Town of ancient Pisidia

Bindaios, also Binda, was a town of ancient Pisidia inhabited during Roman and Byzantine times. Under the name Binda, it became the seat of a bishop.

Its site is located near Küçük Gökceli (formerly Findos, in Isparta District) in Asiatic Turkey.

==Ecclesiastical history==
The bishop of Binda was a suffragan bishop of Antiochia in Pisidia. The episcopal see is not mentioned in the Notitiae Episcopatuum of Pseudo-Epiphanius, which can be dated to 640, but appears in that attributed to Byzantine Emperor Leo VI the Isaurian.

Three bishops of the see are known through their participation in church councils. Theodorus was at the Trullan Council of 692. At the Council of Constantinople (879) there were two bishops of Binda, Stephanus and Paulus, perhaps, as in other cases, one ordained by Patriarch Ignatius of Constantinople, the other by Photius. No longer a residential bishopric, Binda is today listed by the Catholic Church as a titular see.

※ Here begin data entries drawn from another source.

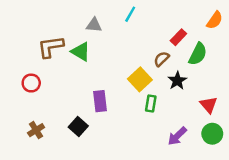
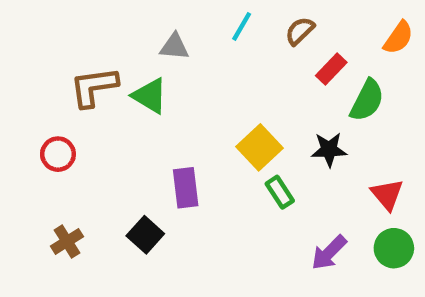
brown semicircle: (162, 59) -> (300, 31), moved
black star: (177, 81) -> (329, 150), turned 30
green rectangle: (151, 104) -> (280, 192), turned -42

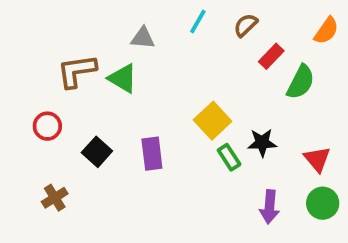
black star: (329, 150) -> (262, 143), moved
black square: (145, 235) -> (97, 152), moved
purple arrow: (329, 253) -> (269, 207), turned -40

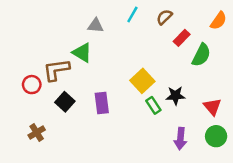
brown L-shape: (77, 71) -> (56, 70), moved

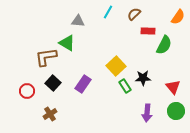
red rectangle: (182, 38) -> (148, 31), turned 48
red circle: (32, 85) -> (27, 91), moved
purple rectangle: (102, 103) -> (83, 84), turned 42
brown cross: (37, 132) -> (50, 114), moved

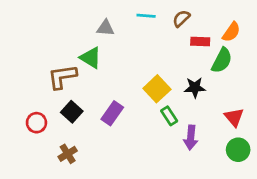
cyan line: (108, 12) -> (146, 16), turned 64
orange semicircle: (178, 17) -> (231, 32), moved
black star: (143, 78) -> (195, 87), moved
purple arrow: (147, 113) -> (191, 138), moved

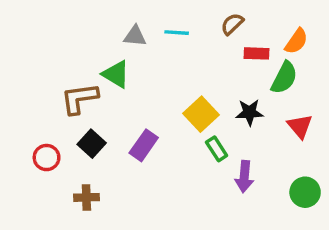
cyan line: (146, 16) -> (177, 33), moved
red triangle: (234, 117) -> (300, 126), moved
brown cross: (68, 154) -> (86, 197), turned 30

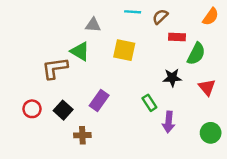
cyan line: (177, 33) -> (133, 12), moved
orange semicircle: (296, 41) -> (211, 17), moved
yellow square: (201, 114) -> (124, 50), moved, turned -35
black square: (92, 144) -> (63, 110), moved
brown cross: (86, 197) -> (82, 135), moved

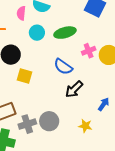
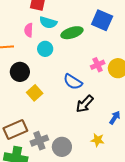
green ellipse: (65, 33) -> (72, 33), moved
yellow square: (25, 76) -> (35, 93), turned 35
gray circle: (49, 121) -> (62, 147), moved

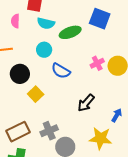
pink semicircle: (29, 30) -> (15, 21), moved
blue semicircle: (73, 82) -> (61, 71), moved
yellow star: (97, 140) -> (100, 138), size x1.6
gray cross: (39, 141) -> (49, 131), moved

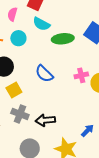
cyan circle: (44, 50) -> (18, 38), moved
black arrow: (86, 103) -> (45, 120), moved, turned 30
gray cross: (49, 131) -> (20, 114), moved, turned 30

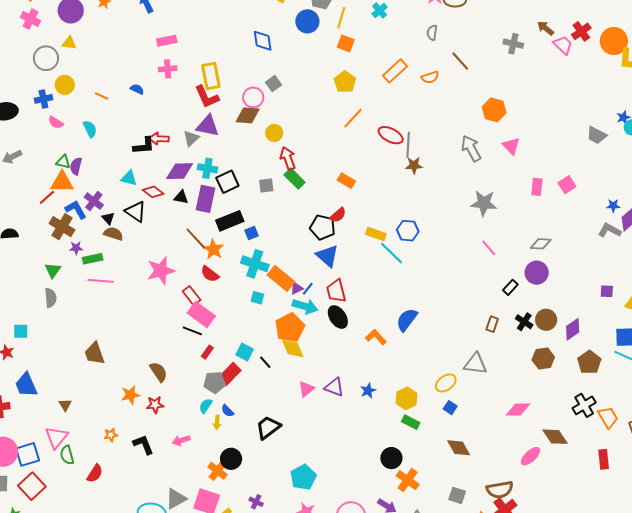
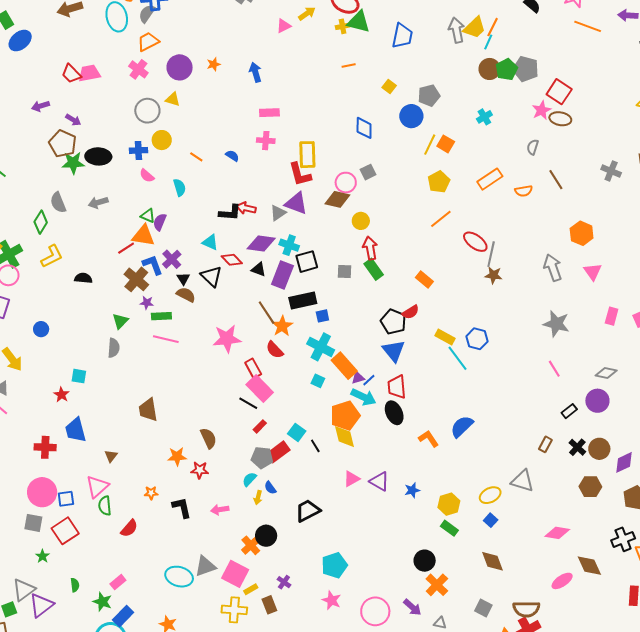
yellow line: (341, 18) -> (430, 145), moved
blue square: (28, 454) -> (66, 499), size x0.7

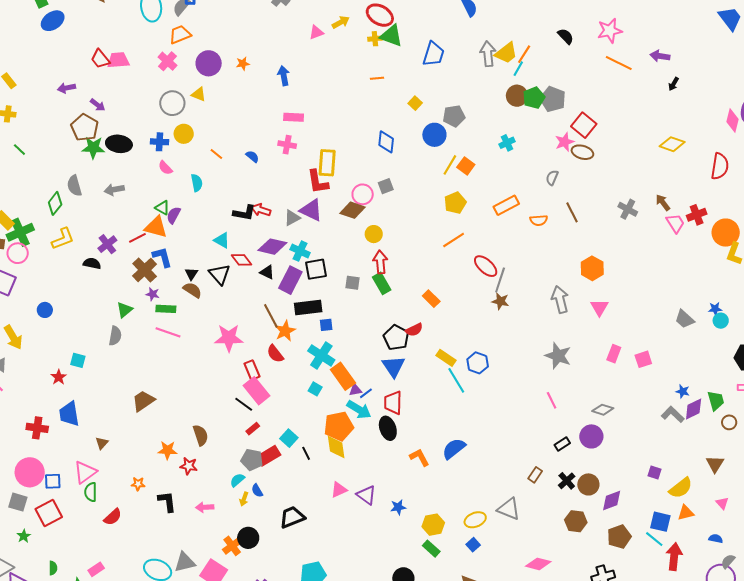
purple cross: (172, 259) -> (107, 244), moved
brown trapezoid: (148, 410) -> (143, 401), turned 60

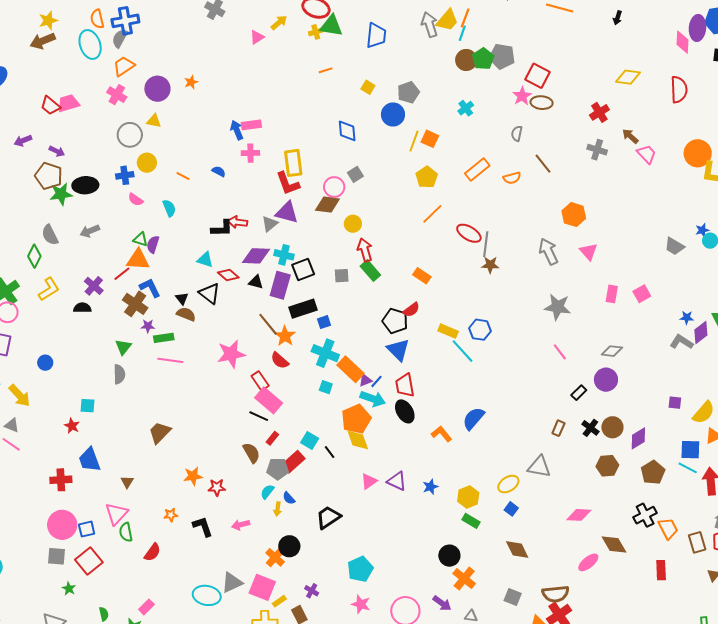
blue arrow: (284, 76) -> (237, 130), moved
red cross: (697, 215) -> (599, 112), moved
brown semicircle: (201, 435) -> (251, 453), moved

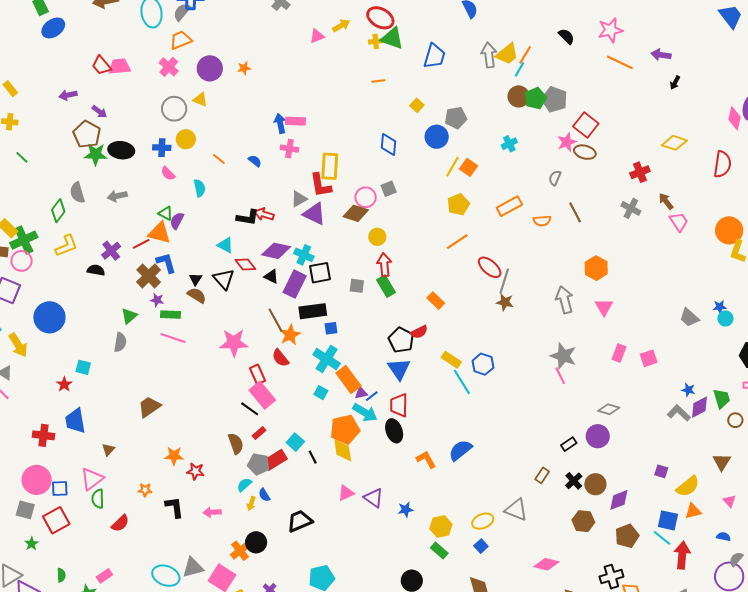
gray triangle: (270, 224) -> (299, 199), moved
pink line: (560, 352) -> (560, 376), moved
blue circle: (45, 363) -> (49, 317), size x2.0

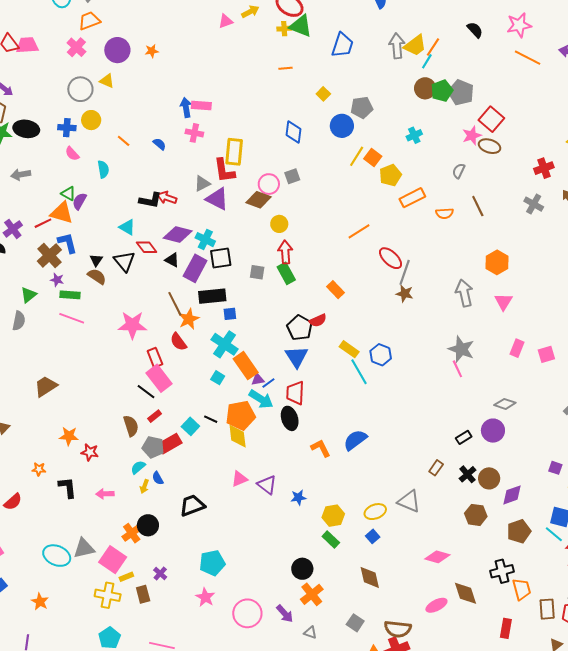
yellow pentagon: (458, 205) -> (390, 175), moved
black line: (313, 457) -> (211, 419), moved, turned -40

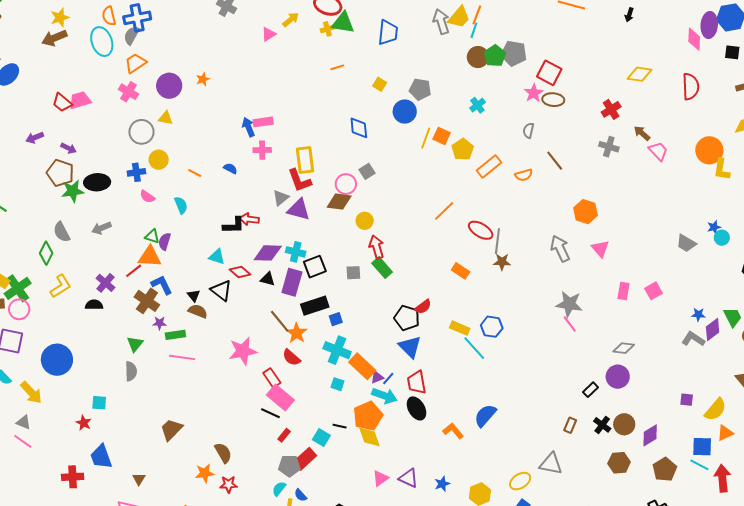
gray pentagon: (362, 107) -> (420, 89), turned 30
orange rectangle: (335, 290) -> (461, 271), moved
brown semicircle: (131, 426) -> (223, 453), moved

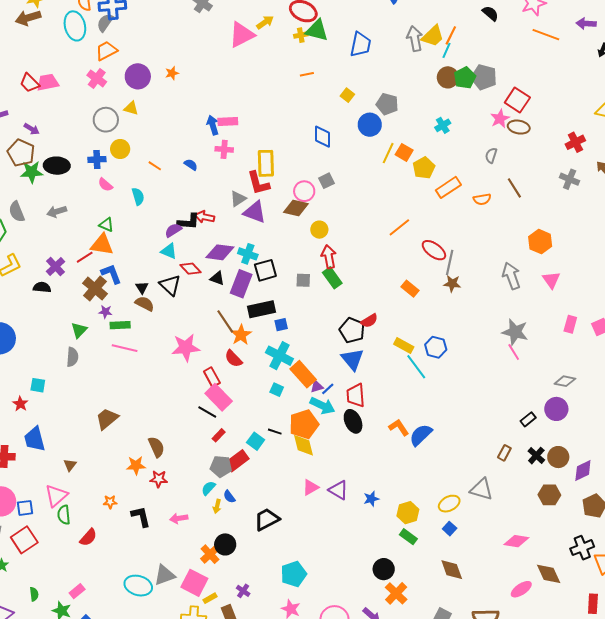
pink triangle: (269, 34) -> (242, 35), size x1.8
purple semicircle: (165, 241) -> (173, 230), moved, turned 36
orange L-shape: (453, 431) -> (399, 427), moved

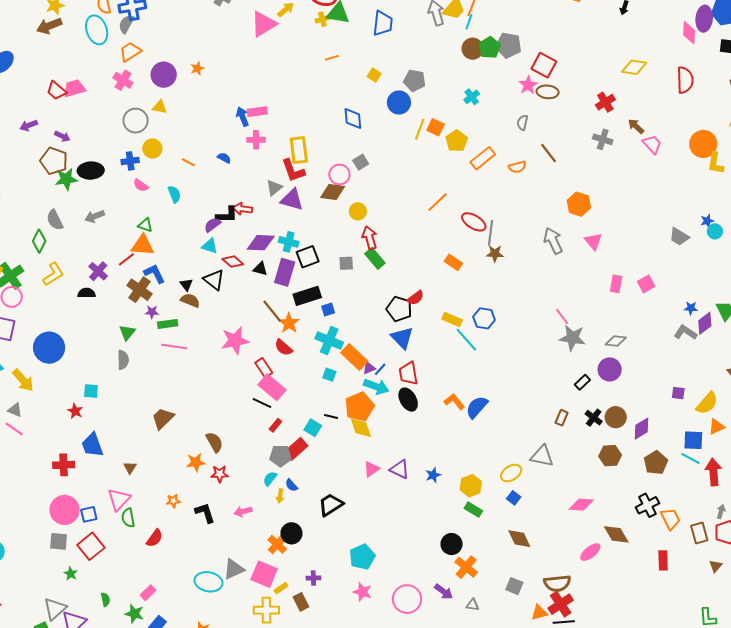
gray star: (515, 332) -> (572, 338), moved
purple cross: (243, 591) -> (313, 578), turned -32

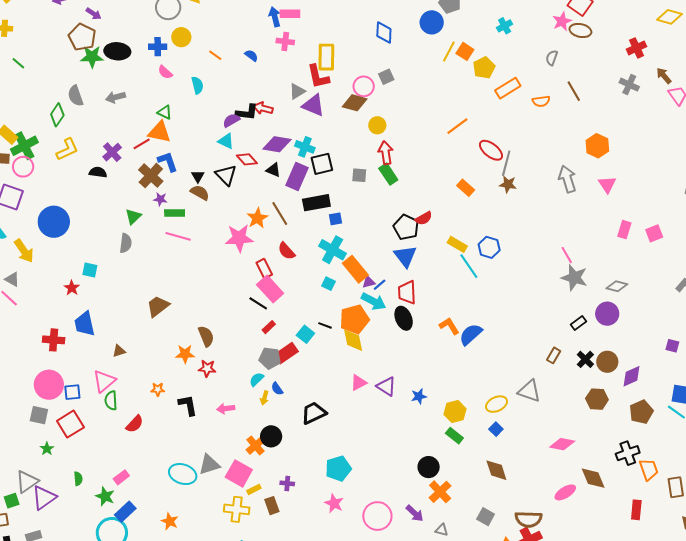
orange star: (289, 323) -> (257, 218), moved
brown triangle: (130, 468) -> (119, 351), turned 32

No longer a residential bishopric, it remains a titular see of the Roman Catholic Church. Past incumbents include John D'Alton (1942–1943), Ignácio Krause (1944–1946), Celestino Fernández y Fernández (1948–1952), Eugen Seiterich (1952–1954), Bernard Joseph Topel (1955–1955), Joseph Calasanz Fließer (1956–1960), Cletus Joseph Benjamin (1960–1961), Gaetano Alibrandi (1961–2003).